PayScale findings indicate that a return on education investment is competitive with other investments over the last 30 years at most schools. At all schools, expected annual return for investment in education is competitive with current 30-year Treasury bonds (yielding ~4.5%). And while the S & P 500 has returned about 13% annually over the last 30 years, besting all but 88 of 554 schools (16%), 449 (81%) of schools can equal or better the more recent 20-year return of 8.1%. At many schools, investing in college costs, even at full price, has been competitive versus getting a job out of high school and putting the money in the market or treasury bonds.
Two measures of ROI calculations are made in this report.
One is the 30-Year Net Return on Investment (2010 Dollars) that is the dollar difference between the expected value of earnings as a college graduate over typical high school grad earnings (earnings differential) after subtracting the total cost of attending the specific school for 2009 graduates.
Second is the Annualized Return, which is the expected value of earnings differential divided by the total college cost, annualized to represent the compound average growth rate (percent gain) effectively received each year for 30 years after graduation.
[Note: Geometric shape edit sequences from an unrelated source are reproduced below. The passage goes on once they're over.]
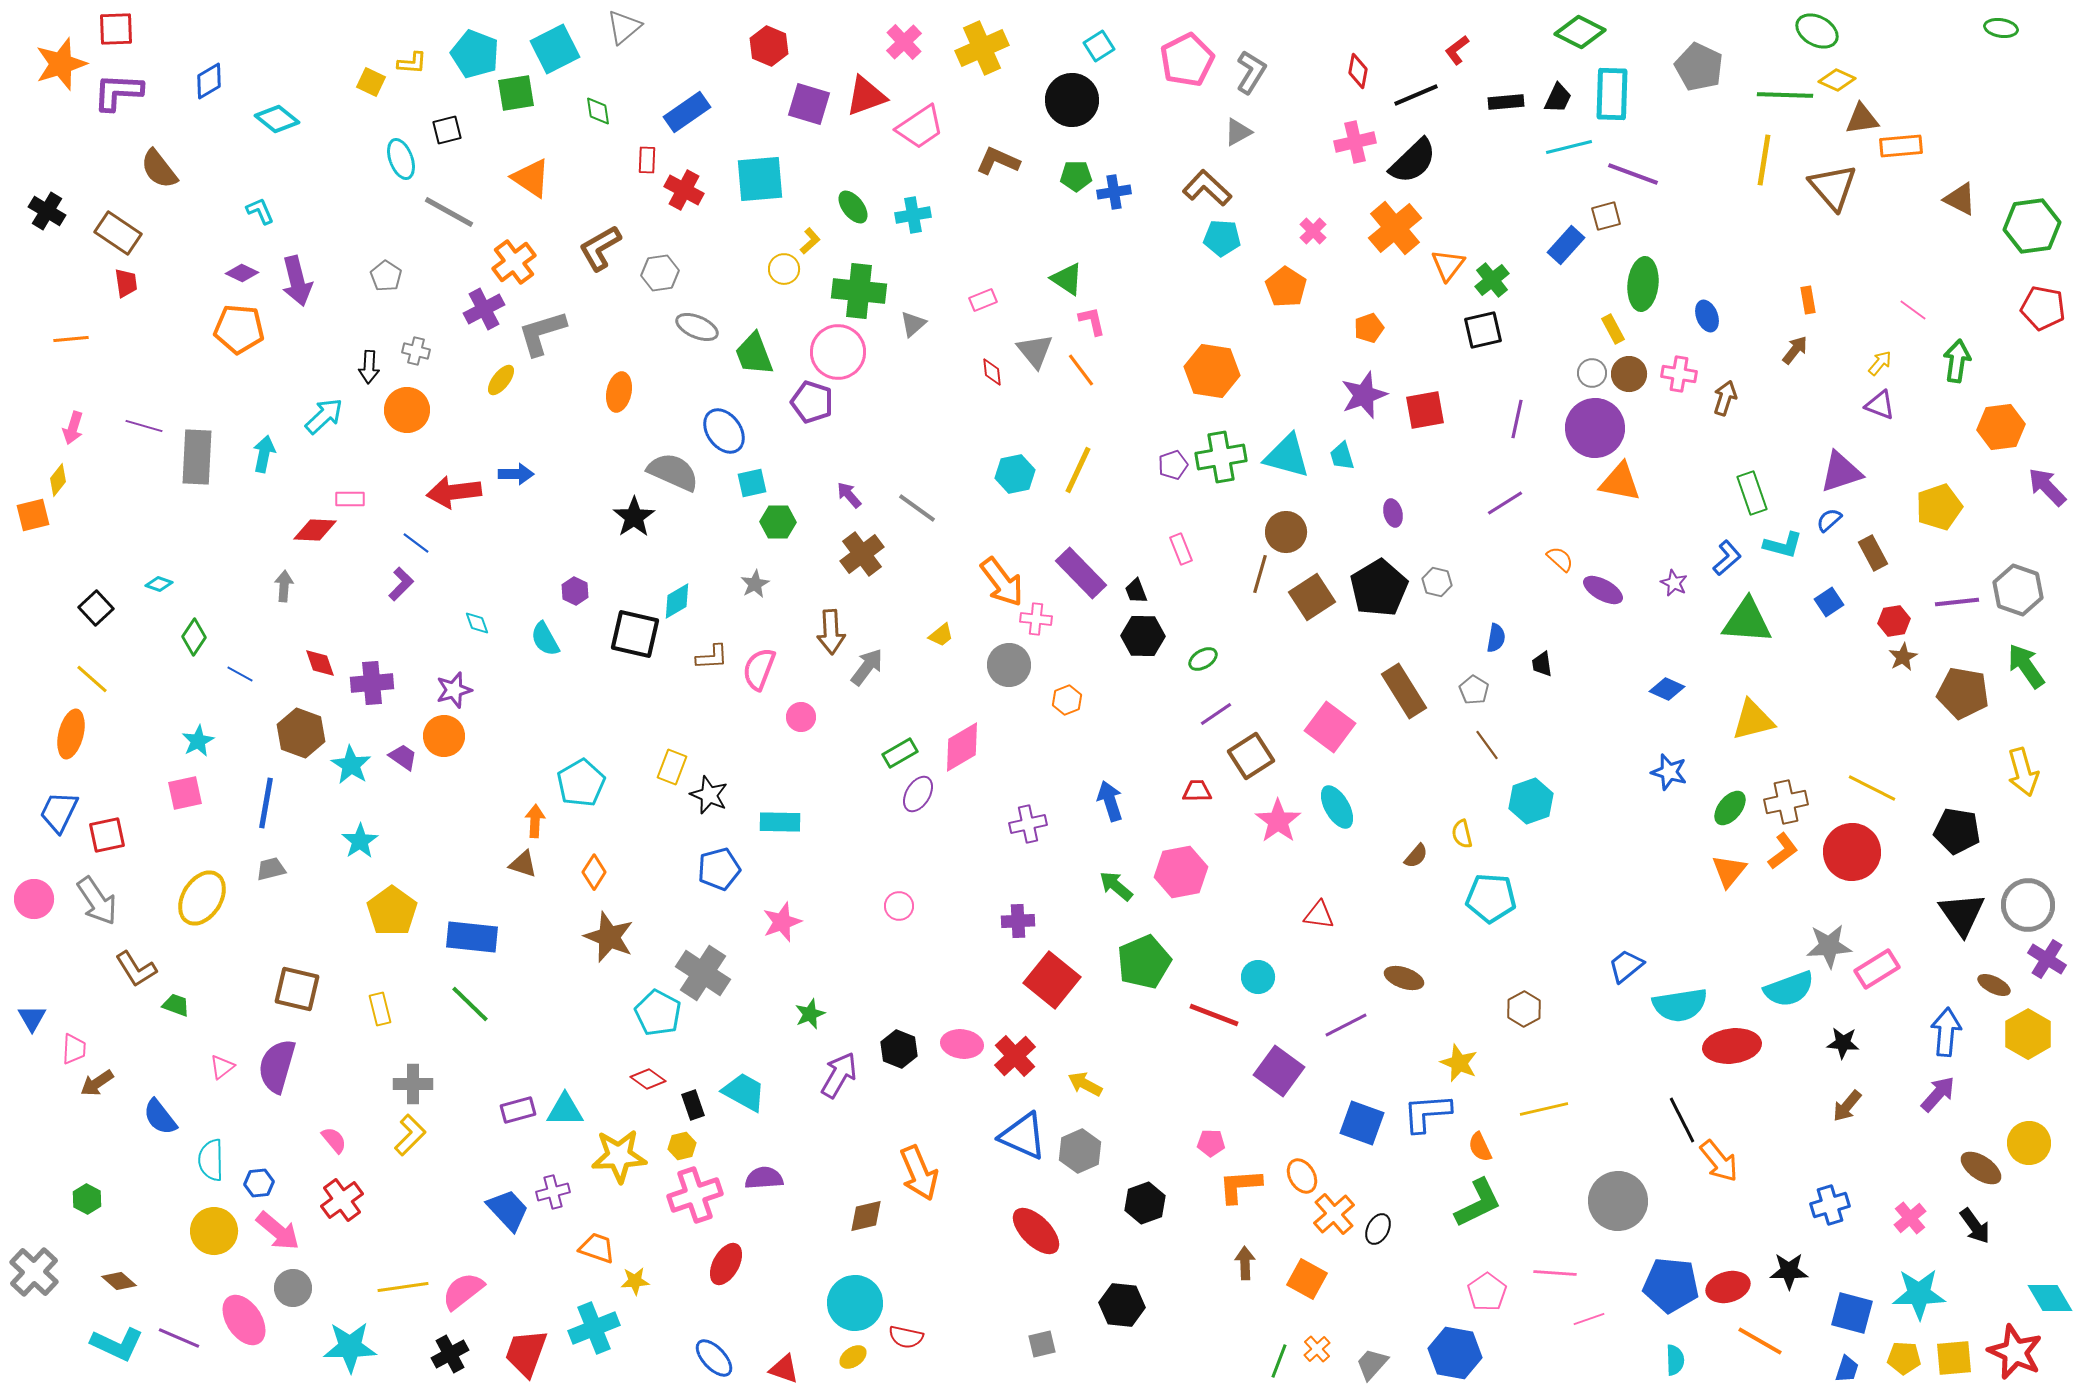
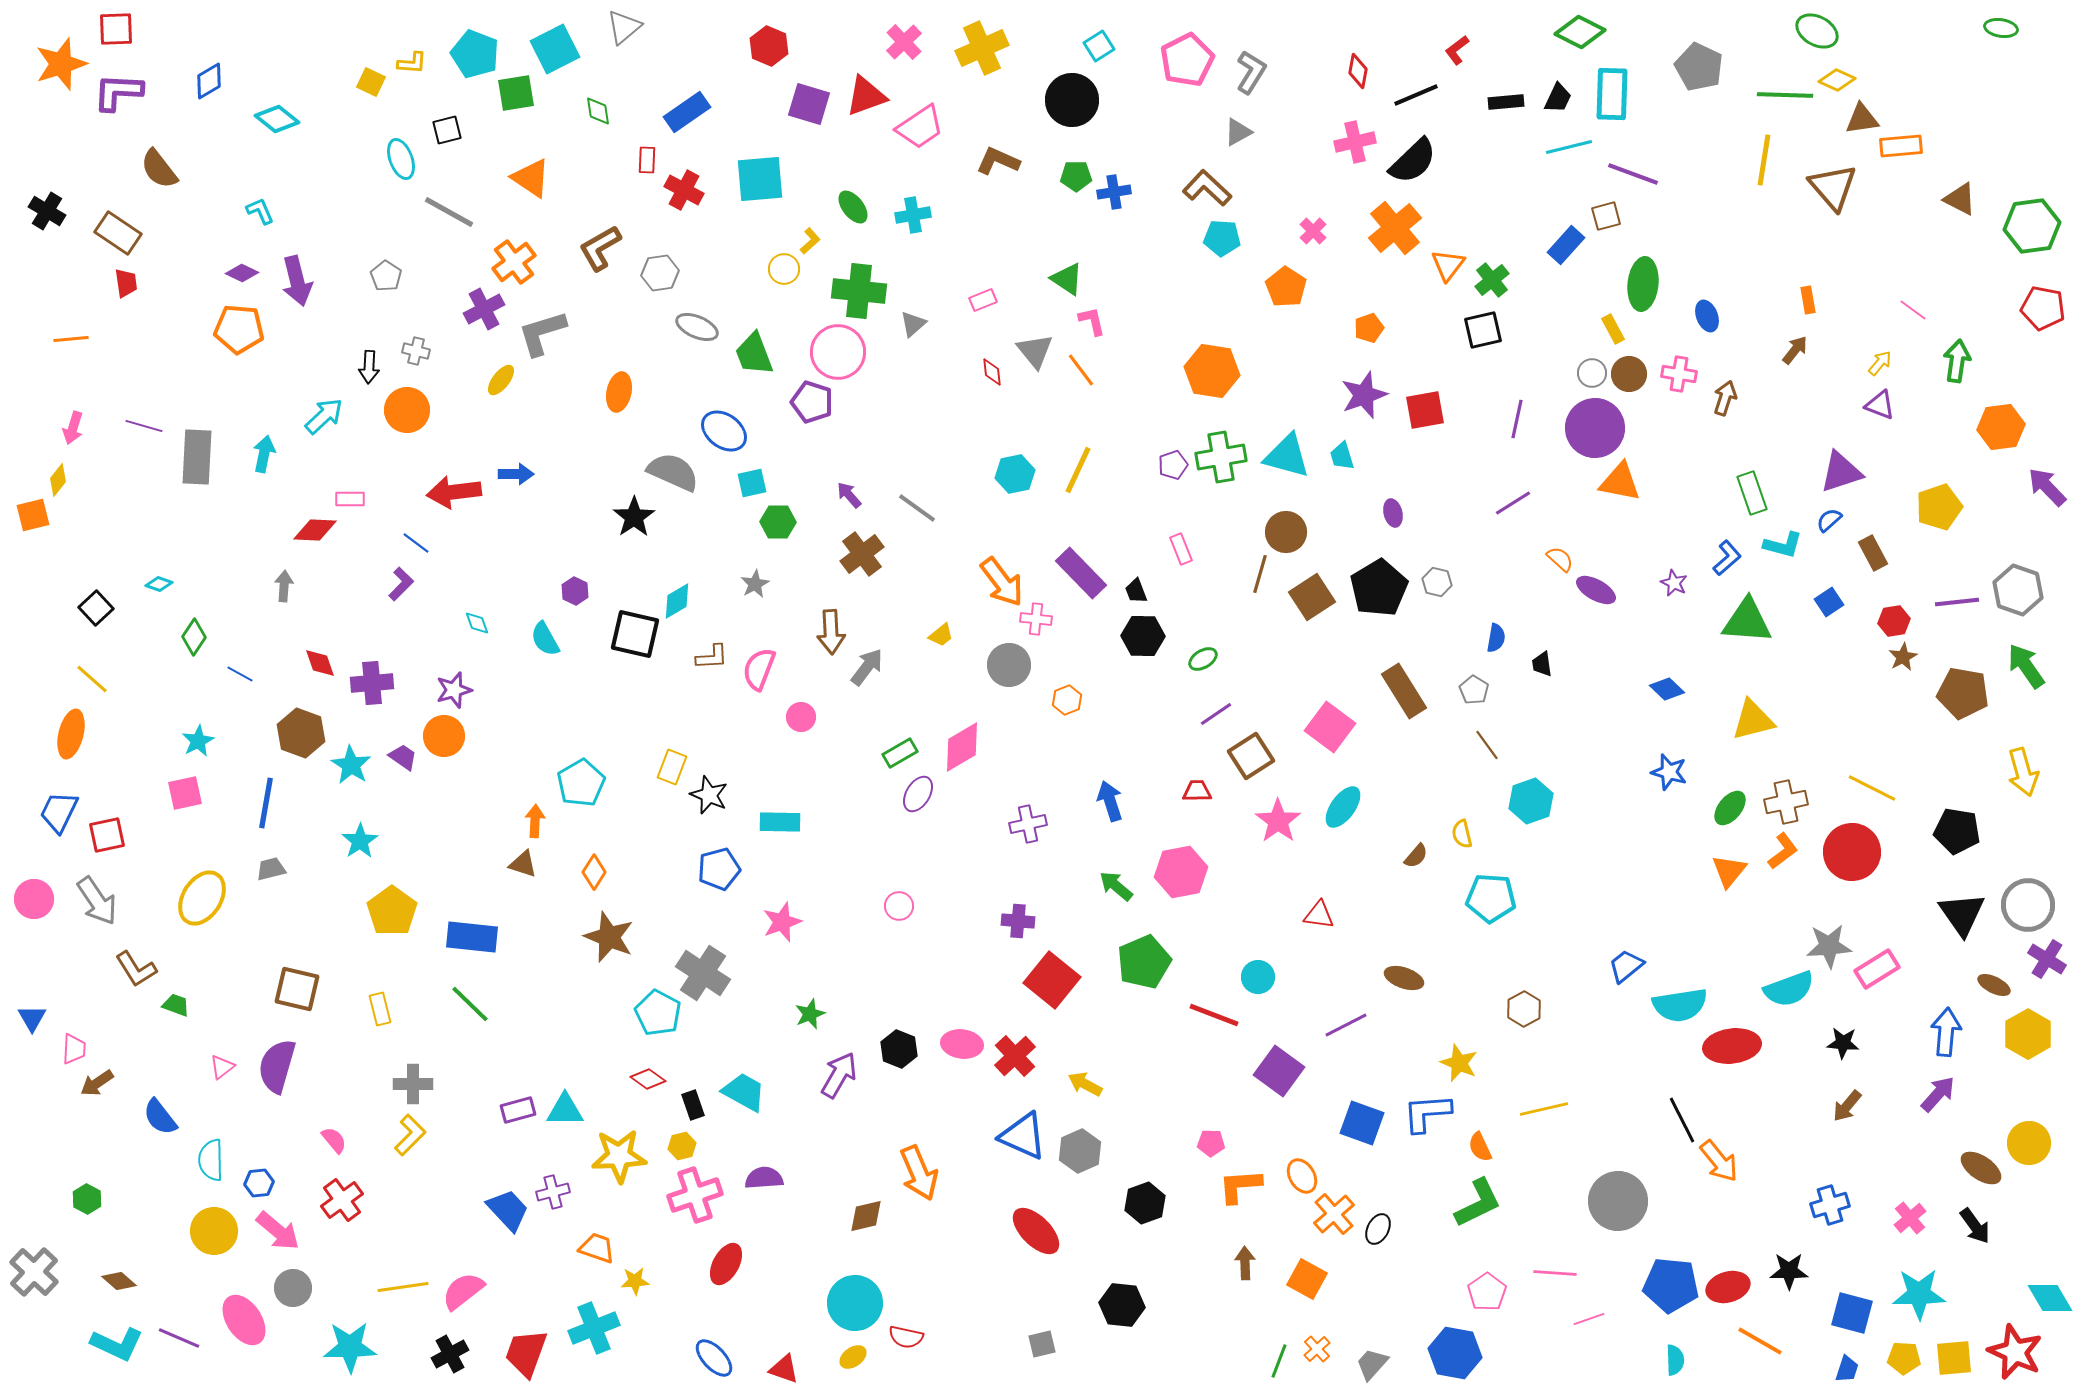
blue ellipse at (724, 431): rotated 18 degrees counterclockwise
purple line at (1505, 503): moved 8 px right
purple ellipse at (1603, 590): moved 7 px left
blue diamond at (1667, 689): rotated 20 degrees clockwise
cyan ellipse at (1337, 807): moved 6 px right; rotated 66 degrees clockwise
purple cross at (1018, 921): rotated 8 degrees clockwise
For more information on methodology, please go to: http://www.payscale.com/education/compare-college-costs-and-ROI.
Here are five highlights from Payscale's 2010 College Return on Investment Report:
Out of 554 institutions evaluated, only 40 (36 private and 4 public) schools delivered a Net ROI of $1,000,000 or more over high school earnings, after costs and probability of graduating were taken into account.
The top 30-year Net ROI private school (MIT) and public school (Berkeley) graduates get payoffs in excess of $1,000,000 from their respective $189,300 and $118,900 college expense investments.
The bottom 30-year Net ROI private (Shaw University) and public (Black Hills State University) colleges offer graduates less than $25,000 in gain over national high school graduate earnings for their respective $98,730 and $67,020 college expense investments.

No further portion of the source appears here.